NU Online News Service, Oct. 27, 2003, 4:25 p.m. EST – Aetna Inc., Hartford, has received final approval from U.S. District Court Judge Federico Moreno for a proposed settlement agreement that should resolve litigation with about 1 million doctors.

The organizers of the litigation filed suits in 1999 that accused Aetna and other operators of health maintenance organizations of working together to confuse doctors, negotiate unfair provider contracts, and lower and delay payments to doctors in unreasonable ways.

The newly approved settlement agreement calls for Aetna to make some changes that could affect employers, benefits administrators and benefits technology companies.

Aetna has agreed to improve the accuracy of information about whether patients actually have health coverage by persuading more employers to transmit eligibility information to Aetna in an electronic format and transmit eligibility information to Aetna more often.

Aetna also has agreed to persuade large benefits administrators to give it more accurate eligibility information. Aetna is supposed to track administrators’ speed at removing terminated plan members from plan eligibility files and help develop systems that will extract eligibility information directly from employer payroll systems.

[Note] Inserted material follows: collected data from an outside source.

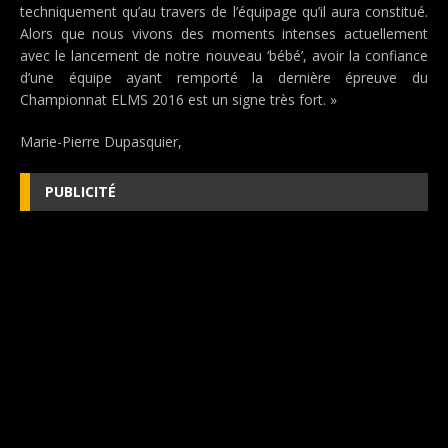
techniquement qu’au travers de l’équipage qu’il aura constitué.
Alors que nous vivons des moments intenses actuellement
avec le lancement de notre nouveau ‘bébé’, avoir la confiance
d’une équipe ayant remporté la dernière épreuve du
Championnat ELMS 2016 est un signe très fort. »
Marie-Pierre Dupasquier,
PUBLICITÉ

Other agreement provisions call for Aetna to pay $100 million to the doctors, or about $140 per doctor; to contribute $20 million to a health quality foundation; to pay $50 million in legal fees; to set up an independent billing appeals process; and to give doctors more information about how it handles medical claims.

Aetna has accepted the agreement to resolve its share of the managed care lawsuits now being heard in Miami. Lawyers began organizing suits in 1999. The federal courts put many of the suits under Moreno’s jurisdiction in October 2000.